Удивительно, но до этого фильма Звягинцев, как мы знаем, режиссер с мировым именем, в общем-то, не был замечен в подобного рода спекуляциях, да еще с пафосом обличительного назидания. Всегда искать виноватого. Винить кого угодно, только не самих себя. Оказывается, это простой народ виноват в наших бедах. Правда, некоторые из наших детей, как и дочь героя фильма, уже тоже поговаривают, что мы «гнилое семя», но мы ведь никого не травим, не убиваем, мы - жертвы. А они - либо потенциальные убийцы, либо уже просто сейчас готовы переступить черту. Именно это, на мой взгляд, и говорится в финале фильме. А так как у Звягинцева все на котурнах, все имеет привкус тотального обобщения, поэтому и образ охласа, действительно довольно активного сегодня, выдается за образ всего народа, да еще, так или иначе, обрученного с Церковью… Правда, здесь эта тема только затравлена. Не исключено, что она может возвысить свой голос в следующих работах режиссера.

Так же, как и другая, которая в фильме только мелькнула. Когда Владимир выезжал из подземного гаража на своей машине, то он был вынужден затормозить из-за того, что строители-таджики в желтых комбинезонах и красных касках, длинной вереницей переходили дорогу. В последнем кадре они же, только без касок, играют в футбол на площадке перед домом умершего героя. Внук Елены стоит на балконе и отрешенно смотрит на них. Но в отличие от него, по замыслу авторов, зритель не должен пропустить эту деталь. Потому что, судя по всему, и мы уже это в общем контексте экранного действа понимаем, - из нее вот-вот разрастется настоящее стихийное бедствие, которое поглотит и наших, и ваших, и своих, и чужих.Вот собственно о чем нас и предупреждает Звягинцев, и вот чем он нам грозит. Бойтесь! Бойтесь! Не расслабляйтесь. Не верьте никому. Только своей родной крови. Как бы не на нашем, а на ихнем языке ласково, по-родному сказали - кровинушке.

Лично мне такое послание человечеству (а ведь в любом произведение искусства оно так или иначе заложено), кажется, как минимум небезопасным и даже провокационным.

Тем более, что напоследок Звягинцев стыкует два кадра: маленький внук героини, свернувшись клубочком, спит все на той же кровати, на которой произошло убийство.

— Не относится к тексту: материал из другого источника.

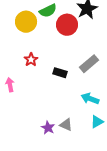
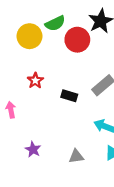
gray triangle: (66, 125) -> (76, 156), turned -32
purple star: (48, 128) -> (33, 149), moved

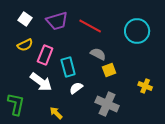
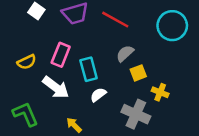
yellow semicircle: (25, 45) -> (27, 62), moved
gray semicircle: (98, 54) -> (125, 53), turned -70
yellow cross: (145, 86) -> (160, 92), moved
green L-shape: (16, 104) -> (25, 114), turned -35

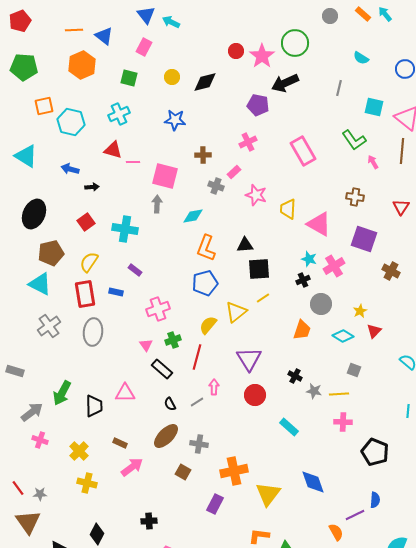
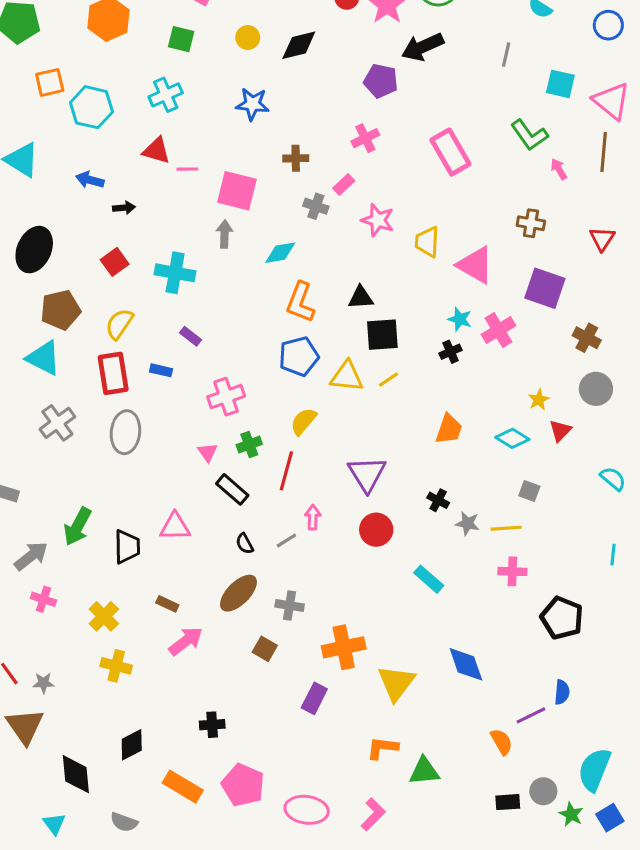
gray circle: (321, 304) -> (596, 389), moved
yellow triangle: (236, 312) -> (347, 376), moved, turned 45
black diamond: (97, 534) -> (132, 745), turned 35

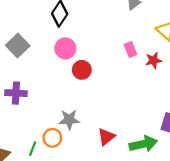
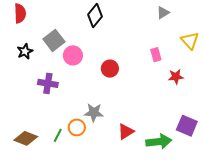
pink circle: (65, 48) -> (73, 55), moved
red star: (154, 60) -> (176, 77), moved

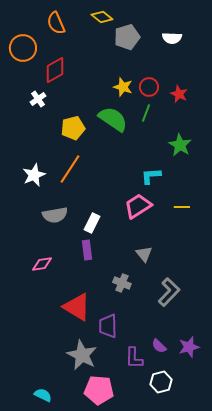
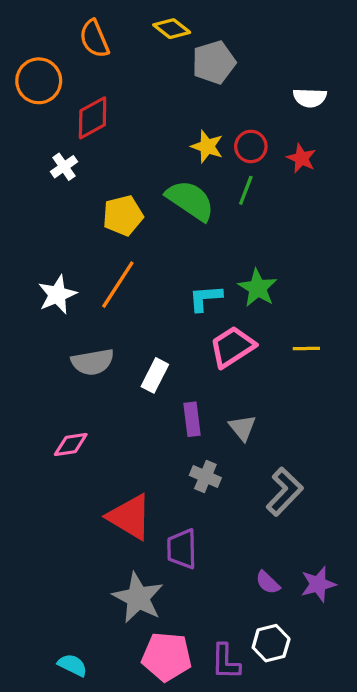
white semicircle: (172, 38) -> (310, 98), moved
green star: (180, 145) -> (258, 288), moved
cyan L-shape: (151, 176) -> (205, 298), moved
purple rectangle: (87, 250) -> (192, 419), moved
purple L-shape: (134, 358) -> (226, 662), moved

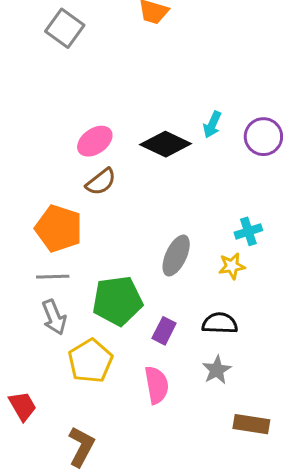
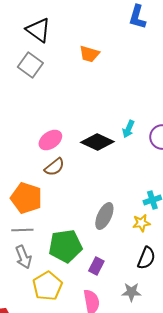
black semicircle: (220, 323) -> (146, 258), moved, turned 110
gray star: (217, 370) -> (131, 292), turned 30

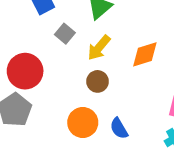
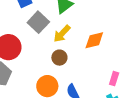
gray square: (65, 34) -> (38, 22), size x1.5

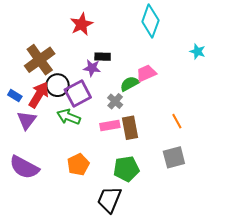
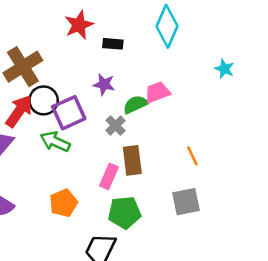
black rectangle: (103, 57) -> (113, 44), moved
purple star: (92, 68) -> (104, 84), moved
pink rectangle: (110, 125) -> (109, 176), moved, turned -60

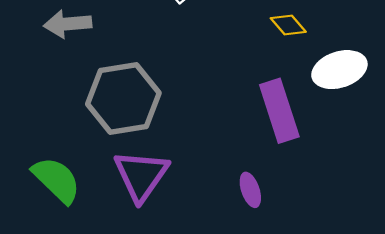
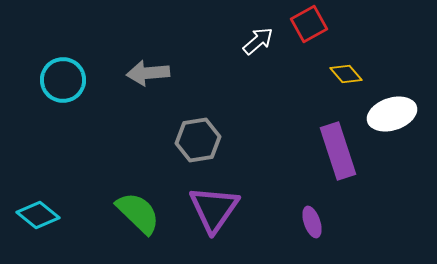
gray hexagon: (123, 99) -> (198, 140), size x0.7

Камера берет его средним планом, поэтому лица ребенка мы не различаем, видимо, потому что зрителям в данном случае не следует умиляться младенческой невинности. Нам предлагается иметь дело с символическими значениями, с архетипами образов. Поэтому когда младенец вдруг резко просыпается и вскакивает на ножки, мы должны прочитывать это не иначе, как: вот он какой - новый человек! Завоеватель будущего мира! И тут же встык в самом последнем кадре – отъезд камеры от балкона, за огромной стеклянной дверью которого мы видим, как мирно сидит семья у светящегося телевизора под теплым оранжевым абажуром. И, наверное, если бы мы не знали всех участников этой истории и не знали, какое ток-шоу они смотрят, то нам бы эта картинка показалась идиллией. И то есть это значит, что теперь после просмотра фильма «Елена», каждый раз, глядя на светящиеся окна домов, мы должны будем думать о том, что надо быть бдительными с чужими, и вообще-то лучше никому из них свою дверь не открывать?

И что тогда? Так и сидеть взаперти? Разглядывая свои отражения в зеркальных паркетах? Не проще ли разве выйти наружу и поднять свои глаза к небу? В нем, по крайней мере, летают и наши, и ваши, и если разбиваются, то все вместе – в одном самолете.